>>>>

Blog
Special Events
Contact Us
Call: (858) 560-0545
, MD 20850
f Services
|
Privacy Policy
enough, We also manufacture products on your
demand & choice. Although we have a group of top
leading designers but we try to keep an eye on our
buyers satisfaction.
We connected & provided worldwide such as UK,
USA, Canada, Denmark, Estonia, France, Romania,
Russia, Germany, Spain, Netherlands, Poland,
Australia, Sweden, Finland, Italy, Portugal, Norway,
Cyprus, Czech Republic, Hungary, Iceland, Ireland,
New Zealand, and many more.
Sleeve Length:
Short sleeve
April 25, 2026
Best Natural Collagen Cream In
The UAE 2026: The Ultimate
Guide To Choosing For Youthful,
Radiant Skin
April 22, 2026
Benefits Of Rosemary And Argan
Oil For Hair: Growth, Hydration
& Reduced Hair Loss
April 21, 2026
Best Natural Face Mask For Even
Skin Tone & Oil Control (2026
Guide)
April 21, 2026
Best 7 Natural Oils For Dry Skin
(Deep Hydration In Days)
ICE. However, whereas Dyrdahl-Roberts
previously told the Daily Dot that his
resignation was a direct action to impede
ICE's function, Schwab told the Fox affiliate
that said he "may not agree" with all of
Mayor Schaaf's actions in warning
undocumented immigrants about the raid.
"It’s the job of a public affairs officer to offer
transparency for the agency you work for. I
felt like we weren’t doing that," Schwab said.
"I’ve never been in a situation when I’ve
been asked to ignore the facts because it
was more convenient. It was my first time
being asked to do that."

<<<<
>>>>

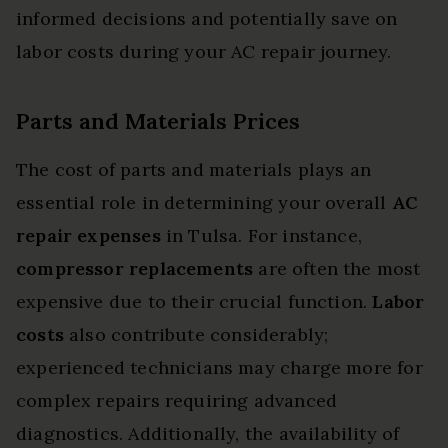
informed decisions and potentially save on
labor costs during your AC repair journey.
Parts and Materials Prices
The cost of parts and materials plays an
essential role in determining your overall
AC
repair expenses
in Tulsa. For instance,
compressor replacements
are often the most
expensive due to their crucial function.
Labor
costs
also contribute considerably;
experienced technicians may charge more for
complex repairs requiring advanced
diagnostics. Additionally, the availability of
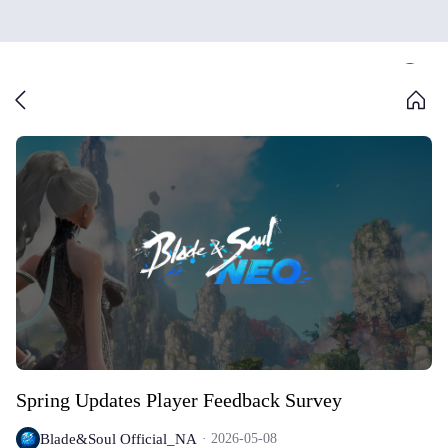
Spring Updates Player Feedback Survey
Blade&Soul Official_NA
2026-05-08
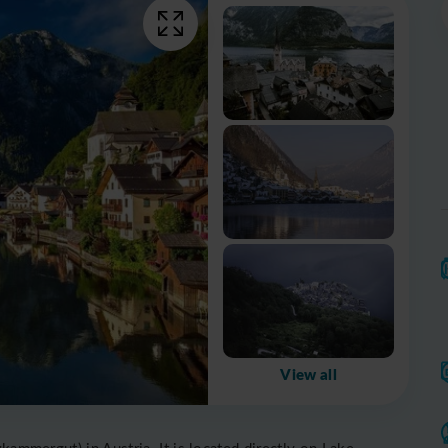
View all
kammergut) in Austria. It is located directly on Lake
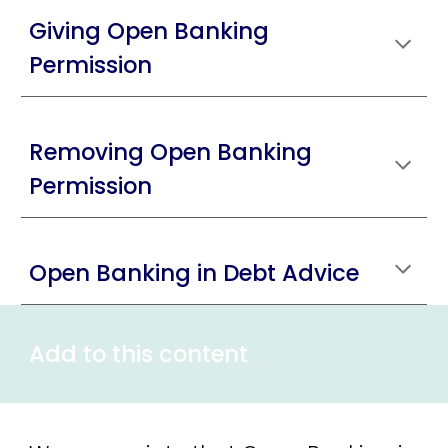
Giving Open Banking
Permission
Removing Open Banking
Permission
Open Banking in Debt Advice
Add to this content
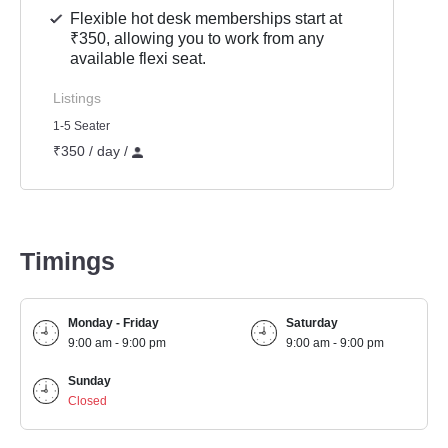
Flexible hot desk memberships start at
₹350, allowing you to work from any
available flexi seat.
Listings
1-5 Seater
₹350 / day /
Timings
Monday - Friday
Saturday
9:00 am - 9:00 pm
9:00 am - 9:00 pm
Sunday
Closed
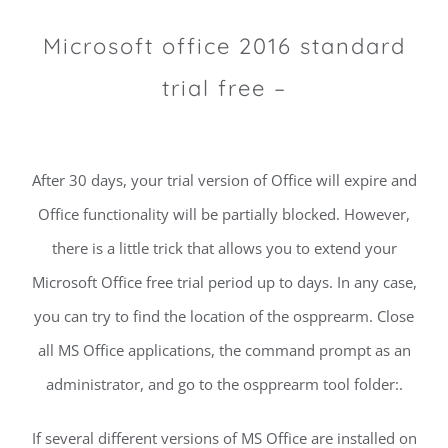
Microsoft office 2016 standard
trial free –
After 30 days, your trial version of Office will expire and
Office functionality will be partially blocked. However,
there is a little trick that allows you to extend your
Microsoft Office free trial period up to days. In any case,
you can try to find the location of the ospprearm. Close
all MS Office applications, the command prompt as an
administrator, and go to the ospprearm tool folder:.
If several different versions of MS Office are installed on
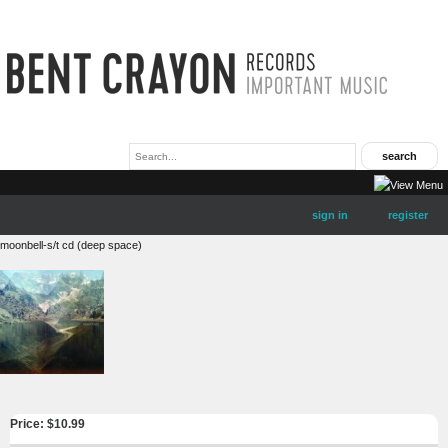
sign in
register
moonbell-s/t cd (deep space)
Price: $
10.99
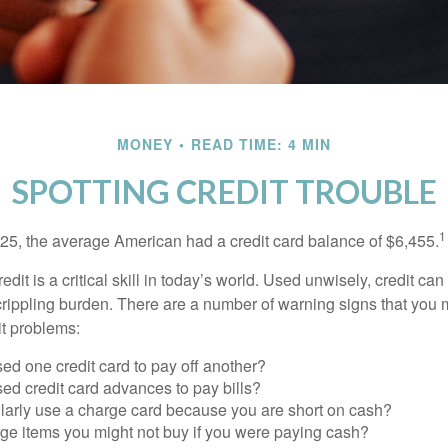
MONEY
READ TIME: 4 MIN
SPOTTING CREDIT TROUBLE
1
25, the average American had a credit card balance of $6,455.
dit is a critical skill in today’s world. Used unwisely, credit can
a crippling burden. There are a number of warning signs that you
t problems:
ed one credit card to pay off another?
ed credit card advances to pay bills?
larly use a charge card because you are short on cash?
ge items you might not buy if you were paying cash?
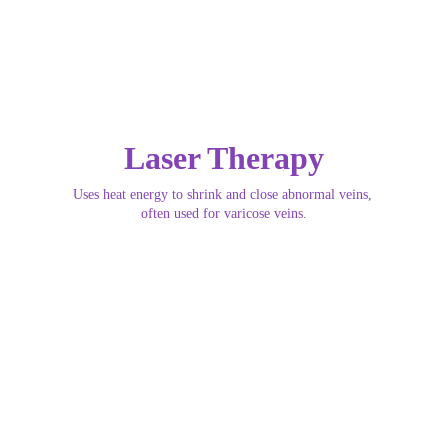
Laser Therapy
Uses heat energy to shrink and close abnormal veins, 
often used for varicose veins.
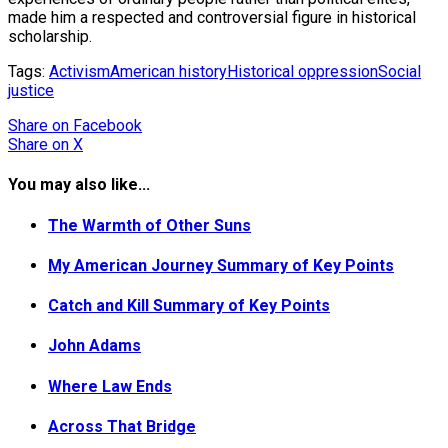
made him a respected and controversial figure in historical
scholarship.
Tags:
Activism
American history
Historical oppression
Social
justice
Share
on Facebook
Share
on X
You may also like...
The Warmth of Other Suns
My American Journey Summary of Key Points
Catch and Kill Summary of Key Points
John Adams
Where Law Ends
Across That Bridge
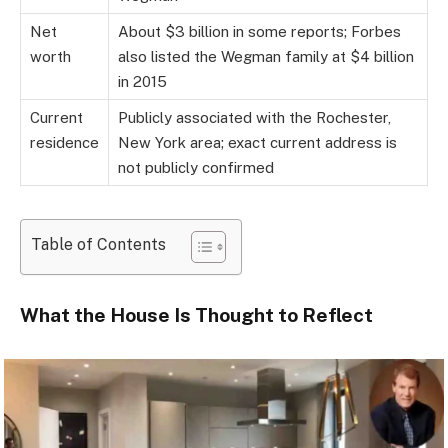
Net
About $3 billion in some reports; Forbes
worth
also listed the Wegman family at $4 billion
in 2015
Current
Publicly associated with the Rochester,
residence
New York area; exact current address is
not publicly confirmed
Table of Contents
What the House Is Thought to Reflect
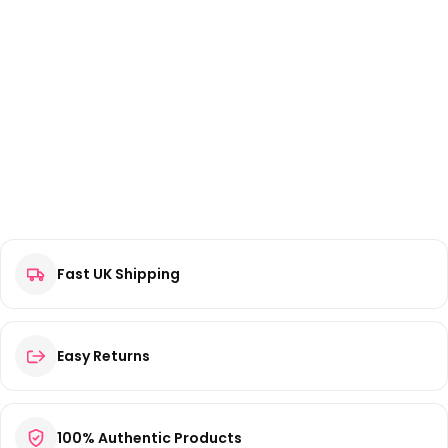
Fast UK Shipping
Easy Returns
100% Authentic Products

<<<<

# Activity:
How many lines in the material contain the string "Open"? Reply with the number and nothing else.

# Your solution:
3